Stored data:
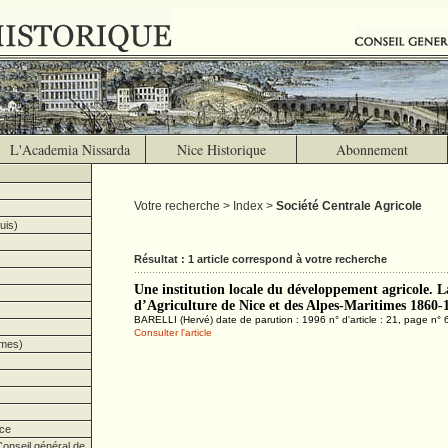
L'Academia Nissarda
Nice Historique
Abonnement
Votre recherche > Index >
Société Centrale Agricole
uis)
Résultat : 1 article correspond à votre recherche
Une institution locale du développement agricole. L
d’Agriculture de Nice et des Alpes-Maritimes 1860-
BARELLI (Hervé) date de parution : 1996 n° d'article : 21, page n° 
Consulter l'article
imes)
ce
onseil général de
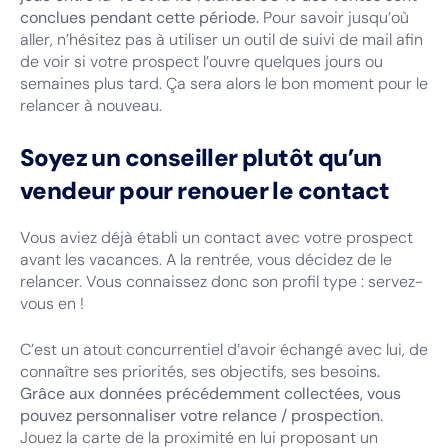
conclues pendant cette période.
Pour savoir jusqu’où
aller, n’hésitez pas à utiliser un outil de suivi de mail afin
de voir si votre prospect l’ouvre quelques jours ou
semaines plus tard. Ça sera alors le bon moment pour le
relancer à nouveau.
Soyez un conseiller plutôt qu’un
vendeur pour renouer le contact
Vous aviez déjà établi un contact avec votre prospect
avant les vacances. A la rentrée, vous décidez de le
relancer. Vous connaissez donc son profil type : servez-
vous en !
C’est un atout concurrentiel d’avoir échangé avec lui, de
connaître ses priorités, ses objectifs, ses besoins
.
Grâce aux données précédemment collectées, vous
pouvez personnaliser votre relance / prospection.
Jouez la carte de la proximité en lui proposant un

#### Work instructions
Write out again every line above exactly as given; the pictures do not belong in the copy.

#### Response
L'Academia Nissarda
Nice Historique
Abonnement
Votre recherche > Index >
Société Centrale Agricole
uis)
Résultat : 1 article correspond à votre recherche
Une institution locale du développement agricole. L
d’Agriculture de Nice et des Alpes-Maritimes 1860-
BARELLI (Hervé) date de parution : 1996 n° d'article : 21, page n° 
Consulter l'article
imes)
ce
onseil général de
conclues pendant cette période.
Pour savoir jusqu’où
aller, n’hésitez pas à utiliser un outil de suivi de mail afin
de voir si votre prospect l’ouvre quelques jours ou
semaines plus tard. Ça sera alors le bon moment pour le
relancer à nouveau.
Soyez un conseiller plutôt qu’un
vendeur pour renouer le contact
Vous aviez déjà établi un contact avec votre prospect
avant les vacances. A la rentrée, vous décidez de le
relancer. Vous connaissez donc son profil type : servez-
vous en !
C’est un atout concurrentiel d’avoir échangé avec lui, de
connaître ses priorités, ses objectifs, ses besoins
.
Grâce aux données précédemment collectées, vous
pouvez personnaliser votre relance / prospection.
Jouez la carte de la proximité en lui proposant un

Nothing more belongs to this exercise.